» **WHAT IS BEING ASKED**
Reproduce the records without their pictures, keeping every word as it is.

» **SOURCE RECORDS**
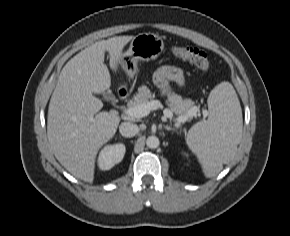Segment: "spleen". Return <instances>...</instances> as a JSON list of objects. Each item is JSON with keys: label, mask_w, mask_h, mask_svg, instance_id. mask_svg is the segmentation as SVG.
Wrapping results in <instances>:
<instances>
[{"label": "spleen", "mask_w": 290, "mask_h": 236, "mask_svg": "<svg viewBox=\"0 0 290 236\" xmlns=\"http://www.w3.org/2000/svg\"><path fill=\"white\" fill-rule=\"evenodd\" d=\"M209 117L188 131L186 143L197 156L206 177L216 176L230 162L242 137V109L229 82H221L209 94Z\"/></svg>", "instance_id": "1"}]
</instances>
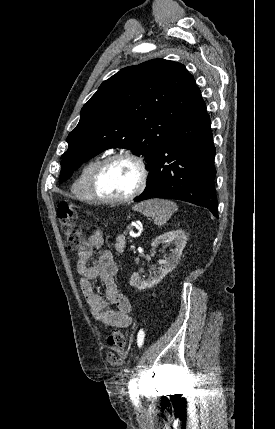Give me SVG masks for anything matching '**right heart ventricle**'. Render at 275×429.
Returning <instances> with one entry per match:
<instances>
[{
    "mask_svg": "<svg viewBox=\"0 0 275 429\" xmlns=\"http://www.w3.org/2000/svg\"><path fill=\"white\" fill-rule=\"evenodd\" d=\"M102 160V157H96L82 166L76 178L73 181L72 193L81 201H92L89 192V178L95 166Z\"/></svg>",
    "mask_w": 275,
    "mask_h": 429,
    "instance_id": "1",
    "label": "right heart ventricle"
}]
</instances>
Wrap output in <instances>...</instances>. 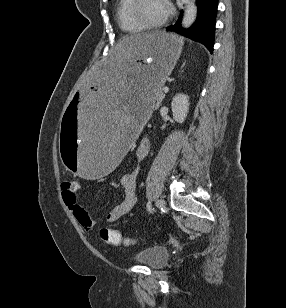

» **REPLY TO THE TASK**
Segment: "spleen". Return <instances>...</instances> as a JSON list of objects. Each item is JSON with keys: label, mask_w, mask_h, mask_svg, instance_id. mask_svg is the segmentation as SVG.
Wrapping results in <instances>:
<instances>
[{"label": "spleen", "mask_w": 290, "mask_h": 236, "mask_svg": "<svg viewBox=\"0 0 290 236\" xmlns=\"http://www.w3.org/2000/svg\"><path fill=\"white\" fill-rule=\"evenodd\" d=\"M209 117L188 131L186 143L197 156L206 177L216 176L230 162L242 137V109L229 82H221L209 94Z\"/></svg>", "instance_id": "1"}]
</instances>
Give me SVG masks for anything matching '**right heart ventricle**'. Render at 275×429.
Returning <instances> with one entry per match:
<instances>
[{
    "mask_svg": "<svg viewBox=\"0 0 275 429\" xmlns=\"http://www.w3.org/2000/svg\"><path fill=\"white\" fill-rule=\"evenodd\" d=\"M102 160V157H96L82 166L76 178L73 181L72 193L81 201H92L89 192V178L95 166Z\"/></svg>",
    "mask_w": 275,
    "mask_h": 429,
    "instance_id": "1",
    "label": "right heart ventricle"
}]
</instances>
Wrap output in <instances>...</instances>. 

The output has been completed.